Through the smart contract, digital tokens can be transferred to investors without any involvement of intermediaries once the terms of the contract (e.g. performance metrics based on value pools) are met. The contractual terms and historical data about the issuer and the underlying asset are encoded in the smart contract and this relevant (financial) data is easily accessible and visible to all participants on the blockchain.
Given the relatively nascent development of blockchain technology compared to the conventional financial model, the old market model, with its prominent intermediary players, will likely be retained for some time to come.
In the conventional financial market, there is sometimes a disparity in the information available to different participants, so that a party with more information about the market, usually the issuer, exploits this position to determine pricing; often to the detriment of the investor. Trading on blockchain technologies enables transparency and accuracy of trading information for all participants. This increased transparency in turn has an impact on the pricing and efficiency of traded securities.

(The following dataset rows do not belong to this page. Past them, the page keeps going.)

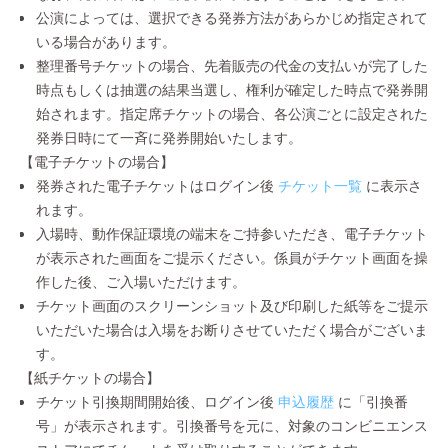
公演によっては、選択できる発券方法があらかじめ指定されて
いる場合があります。
整理番号チケットの場合、先着販売の代金の支払いが完了した
時点もしくは抽選の結果当選し、権利が確定した時点で発券開
始されます。指定席チケットの場合、各公演ごとに設定された
発券日時にて一斉に発券開始いたします。
【電子チケットの場合】
発券された電子チケットはログイン後
チケット一覧
に表示さ
れます。
入場時、動作保証環境の端末をご持参いただき、電子チケット
が表示された画面をご提示ください。係員がチケット画面を操
作した後、ご入場いただけます。
チケット画面のスクリーンショット及び印刷した紙等をご提示
いただいた場合は入場をお断りさせていただく場合がございま
す。
【紙チケットの場合】
チケット引換期間開始後、ログイン後
申込履歴
に「引換番
号」が表示されます。引換番号を元に、対象のコンビニエンス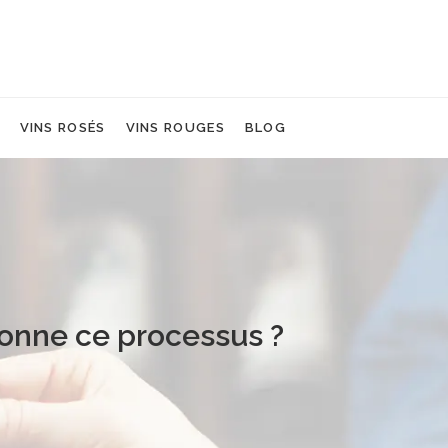
VINS ROSÉS
VINS ROUGES
BLOG
ionne ce processus ?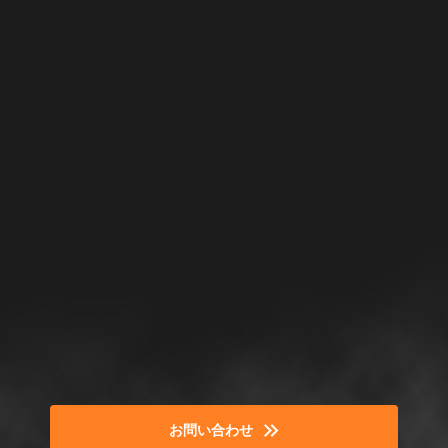
お問い合わせ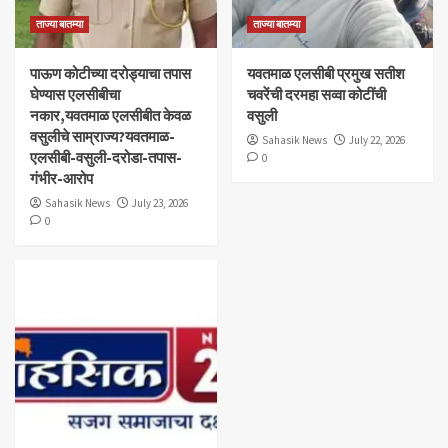
ताज्या बातम्या
ताज्या बातम्या
पाऊण कोटीच्या दरोड्याचा तपास
यवतमाळ एलसीबी प्रमुख सतीश
घेण्यास एलसीबीचा
चवरेंची दरमहा सव्वा कोटींची
नकार,यवतमाळ एलसीबीत केवळ
वसुली
वसुलीचे साम्राज्य?यवतमाळ-
Sahasik News
July 22, 2026
एलसीबी-वसुली-दरोडा-तपास-
0
गंभीर-आरोप
Sahasik News
July 23, 2026
0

Asset Tokenization Challenges
The wider adoption of asset tokenization in the Nigerian financial market is facing challenges. Foremost among these are the current limitations of technology. Competent technological capability, which is currently lacking, is required to maintain interoperability between blockchain platforms or between off-chain and on-chain market, scalability, cyber protection, data protection, network stability , the purpose of the regulations, etc.
In addition, the possible bifurcation of liquidity between off-chain and on-chain markets, with respect to assets traded on conventional financial markets as well as on the blockchain, may lead to arbitrage risk. Also, credible and trustworthy custodians are needed to connect the off-chain market to the on-chain market by holding the underlying assets.

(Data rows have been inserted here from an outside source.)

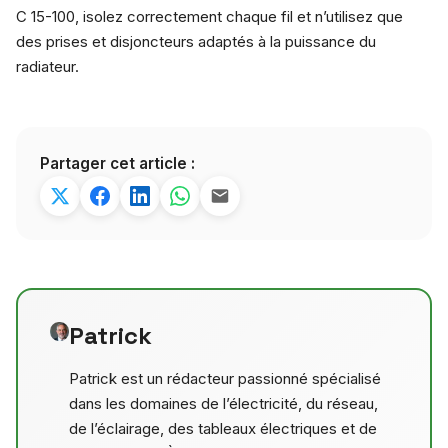
C 15-100, isolez correctement chaque fil et n’utilisez que
des prises et disjoncteurs adaptés à la puissance du
radiateur.
Partager cet article :
Patrick
Patrick est un rédacteur passionné spécialisé
dans les domaines de l’électricité, du réseau,
de l’éclairage, des tableaux électriques et de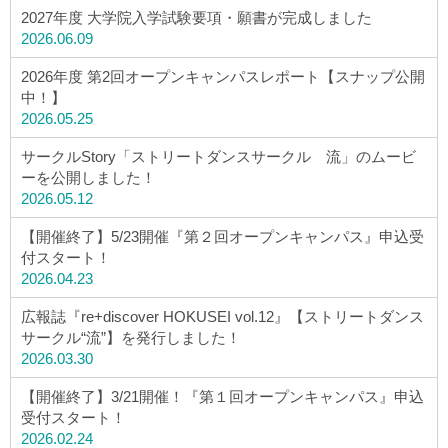
2027年度 大学院入学試験要項・願書が完成しました
2026.06.09
2026年度 第2回オープンキャンパスレポート【スナップ公開
中！】
2026.05.25
サークルStory「ストリートダンスサークル 流」のムービ
ーを公開しました！
2026.05.12
【開催終了】5/23開催『第２回オープンキャンパス』申込受
付スタート！
2026.04.23
広報誌『re+discover HOKUSEI vol.12』【ストリートダンス
サークル“流”】を発行しました！
2026.03.30
【開催終了】3/21開催！『第１回オープンキャンパス』申込
受付スタート！
2026.02.24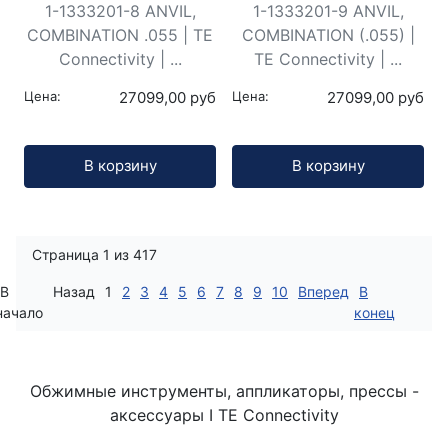
1-1333201-8 ANVIL,
1-1333201-9 ANVIL,
COMBINATION .055 | TE
COMBINATION (.055) |
Connectivity | ...
TE Connectivity | ...
Цена:
27099,00 руб
Цена:
27099,00 руб
Кол-во:
Кол-во:
В корзину
В корзину
Страница 1 из 417
В
Назад
1
2
3
4
5
6
7
8
9
10
Вперед
В
начало
конец
Обжимные инструменты, аппликаторы, прессы -
аксессуары I TE Connectivity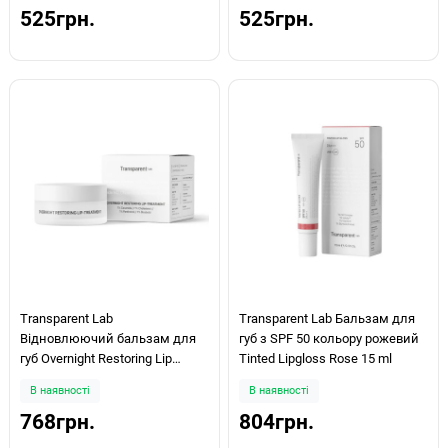
525грн.
525грн.
Transparent Lab
Transparent Lab Бальзам для
Відновлюючий бальзам для
губ з SPF 50 кольору рожевий
губ Overnight Restoring Lip
Tinted Lipgloss Rose 15 ml
Treatment 15мл
В наявності
В наявності
768грн.
804грн.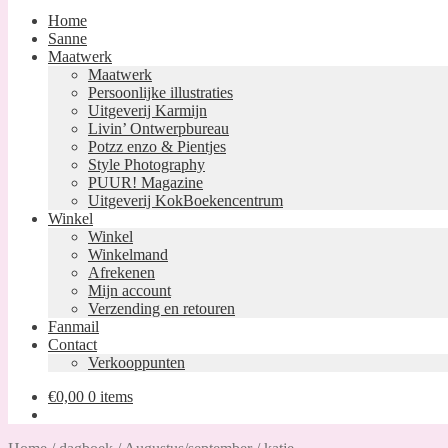
Home
Sanne
Maatwerk
Maatwerk
Persoonlijke illustraties
Uitgeverij Karmijn
Livin’ Ontwerpbureau
Potzz enzo & Pientjes
Style Photography
PUUR! Magazine
Uitgeverij KokBoekencentrum
Winkel
Winkel
Winkelmand
Afrekenen
Mijn account
Verzending en retouren
Fanmail
Contact
Verkooppunten
€
0,00
0 items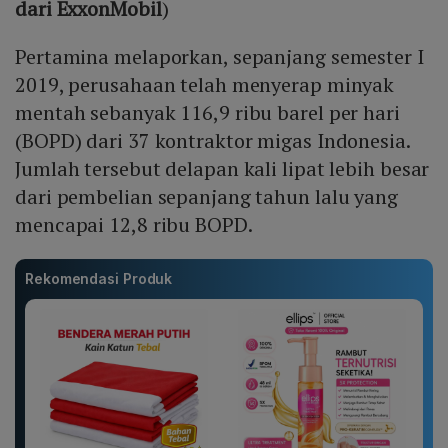
dari ExxonMobil
)
Pertamina melaporkan, sepanjang semester I
2019, perusahaan telah menyerap minyak
mentah sebanyak 116,9 ribu barel per hari
(BOPD) dari 37 kontraktor migas Indonesia.
Jumlah tersebut delapan kali lipat lebih besar
dari pembelian sepanjang tahun lalu yang
mencapai 12,8 ribu BOPD.
Rekomendasi Produk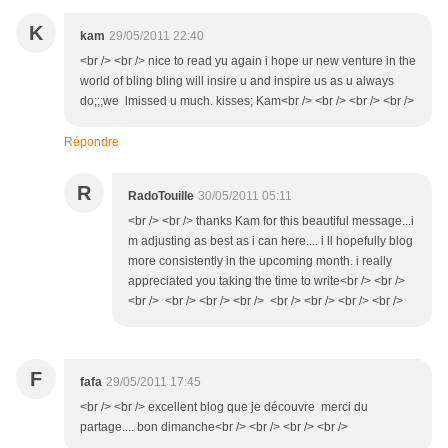
K
kam
29/05/2011 22:40
<br /> <br /> nice to read yu again i hope ur new venture in the
world of bling bling will insire u and inspire us as u always
do;;;we lmissed u much. kisses; Kam<br /> <br /> <br /> <br />
Répondre
R
RadoTouille
30/05/2011 05:11
<br /> <br /> thanks Kam for this beautiful message...i
m adjusting as best as i can here.... i ll hopefully blog
more consistently in the upcoming month. i really
appreciated you taking the time to write<br /> <br />
<br /> <br /> <br /> <br /> <br /> <br /> <br /> <br />
F
fafa
29/05/2011 17:45
<br /> <br /> excellent blog que je découvre merci du
partage.... bon dimanche<br /> <br /> <br /> <br />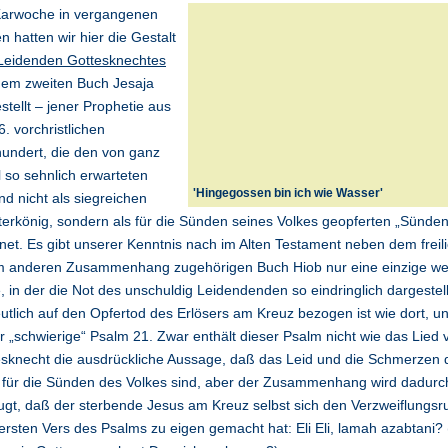
Karwoche in vergangenen
n hatten wir hier die Gestalt
Leidenden Gottesknechtes
dem zweiten Buch Jesaja
stellt – jener Prophetie aus
. vorchristlichen
undert, die den von ganz
l so sehnlich erwarteten
'Hingegossen bin ich wie Wasser'
nd nicht als siegreichen
terkönig, sondern als für die Sünden seines Volkes geopferten „Sünde
net. Es gibt unserer Kenntnis nach im Alten Testament neben dem freil
m anderen Zusammenhang zugehörigen Buch Hiob nur eine einzige we
e, in der die Not des unschuldig Leidendenden so eindringlich dargestel
utlich auf den Opfertod des Erlösers am Kreuz bezogen ist wie dort, u
er „schwierige“ Psalm 21. Zwar enthält dieser Psalm nicht wie das Lied
sknecht die ausdrückliche Aussage, daß das Leid und die Schmerzen 
 für die Sünden des Volkes sind, aber der Zusammenhang wird dadurc
gt, daß der sterbende Jesus am Kreuz selbst sich den Verzweiflungsr
rsten Vers des Psalms zu eigen gemacht hat: Eli Eli, lamah azabtani?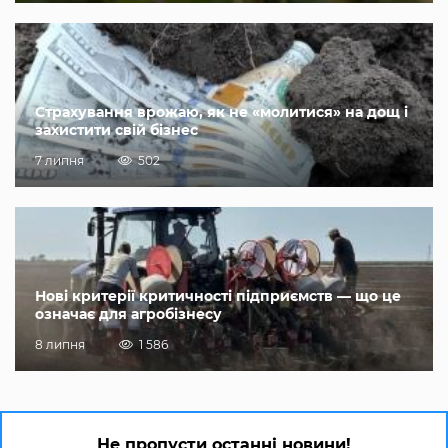
Страхування врожаю, як не «молитися» на дощ і
захистити свій бізнес
7 липня
502
Нові критерії критичності підприємств — що це
означає для агробізнесу
8 липня
1 586
Не пропусти останні новини!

In most developing economies, the problem of determining the existing national legal and regulatory regime governing blockchain technology persists. This presents a serious legal and governance risk to potential participants who cannot verify the legal protections they have. Cyber risks, identity and management risks, and anti-money laundering and anti-terrorist financing (AML/CFT) risks, among others, are issues that need to be addressed by relevant regulatory frameworks. Additionally, there are concerns about the applicability of smart contracts – which enable the interoperability of tokenized commerce.
There are tensions in the Nigerian blockchain industry over the Central Bank of Nigeria’s (CBN) seemingly hostile regulations prohibiting financial institutions from trading blockchain transactions. This stifling regulation poses a problem in achieving finality in the settlement of transactions; crucial for trading digital tokens on blockchain technologies.

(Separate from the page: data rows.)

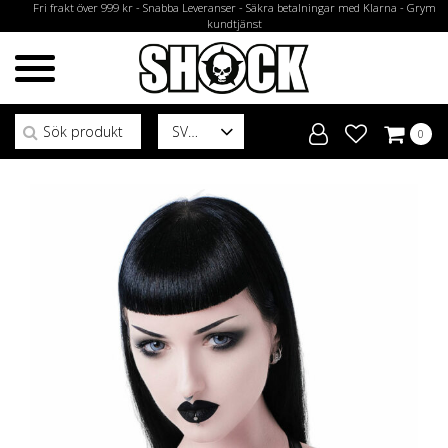
Fri frakt över 999 kr - Snabba Leveranser - Säkra betalningar med Klarna - Grym
kundtjänst
Sök efter:
SV
0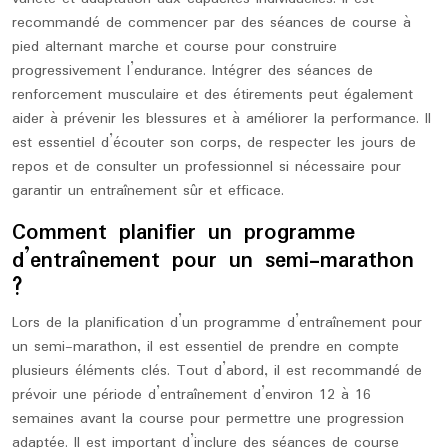
recommandé de commencer par des séances de course à
pied alternant marche et course pour construire
progressivement l’endurance. Intégrer des séances de
renforcement musculaire et des étirements peut également
aider à prévenir les blessures et à améliorer la performance. Il
est essentiel d’écouter son corps, de respecter les jours de
repos et de consulter un professionnel si nécessaire pour
garantir un entraînement sûr et efficace.
Comment planifier un programme
d’entraînement pour un semi-marathon
?
Lors de la planification d’un programme d’entraînement pour
un semi-marathon, il est essentiel de prendre en compte
plusieurs éléments clés. Tout d’abord, il est recommandé de
prévoir une période d’entraînement d’environ 12 à 16
semaines avant la course pour permettre une progression
adaptée. Il est important d’inclure des séances de course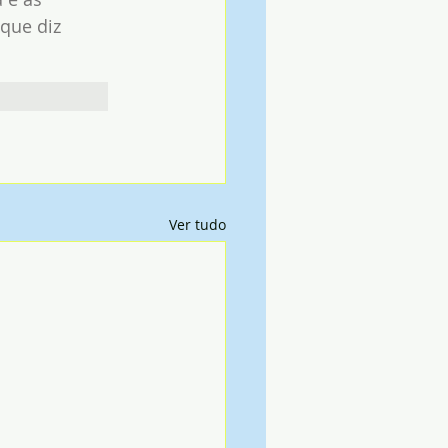
que diz 
Ver tudo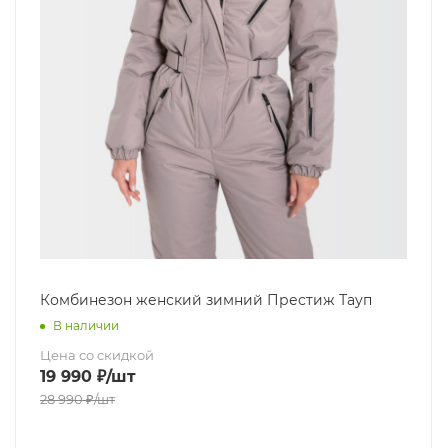
Комбинезон женский зимний Престиж Тауп
В наличии
Цена со скидкой
19 990
₽
/шт
28 990
₽
/шт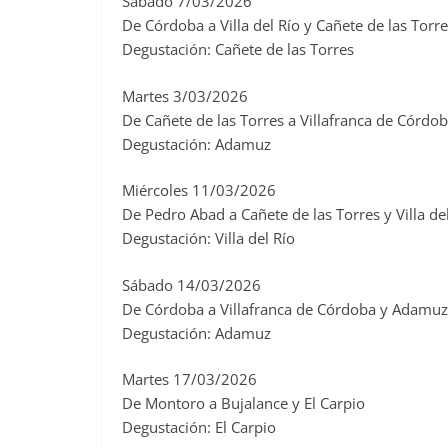
Sábado 7/03/2026
De Córdoba a Villa del Río y Cañete de las Torr
Degustación: Cañete de las Torres
Martes 3/03/2026
De Cañete de las Torres a Villafranca de Córd
Degustación: Adamuz
Miércoles 11/03/2026
De Pedro Abad a Cañete de las Torres y Villa de
Degustación: Villa del Río
Sábado 14/03/2026
De Córdoba a Villafranca de Córdoba y Adamuz
Degustación: Adamuz
Martes 17/03/2026
De Montoro a Bujalance y El Carpio
Degustación: El Carpio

However, the Securities & Exchange Commission (SEC) has issued commendable regulations on the issuance, offering, and custody of digital assets. This regulation to some extent allays investors’ fears of participating in digital asset transactions, as it recognizes digital asset offerings in capital markets and provides regulatory measures to ensure the integrity, sustainability and growth in asset tokenization.
In order to maintain investors’ confidence in the system, the regulations provide requirements that must be met before an asset can be tokenized, requirements for digital asset custodians, digital asset exchanges and other platforms of negotiation. While this regulatory effort is commendable, it should be noted that the regulations only apply to public company securities. Therefore, the regulation still does not cover the tokenization of real assets such as precious metals, arts, minerals, real estate, etc.
Tokenization is poised to usher in an era of profitability, disintermediation, inclusion of retail investors, and improved liquidity in financial markets. However, much remains to be done, particularly in the regulatory landscape to support full adoption. These include cybersecurity risks, proficiency of available technology, AML/CFT risk, identity risk, legal risks, etc.
The article is written by Mr. Ugochukwu Obi, the partner responsible for the Fintech and Capital Markets departments of Perchstone & Graeys LP, and Mr. Kolawole Omoyajowo, partner in the firm’s Capital Markets department.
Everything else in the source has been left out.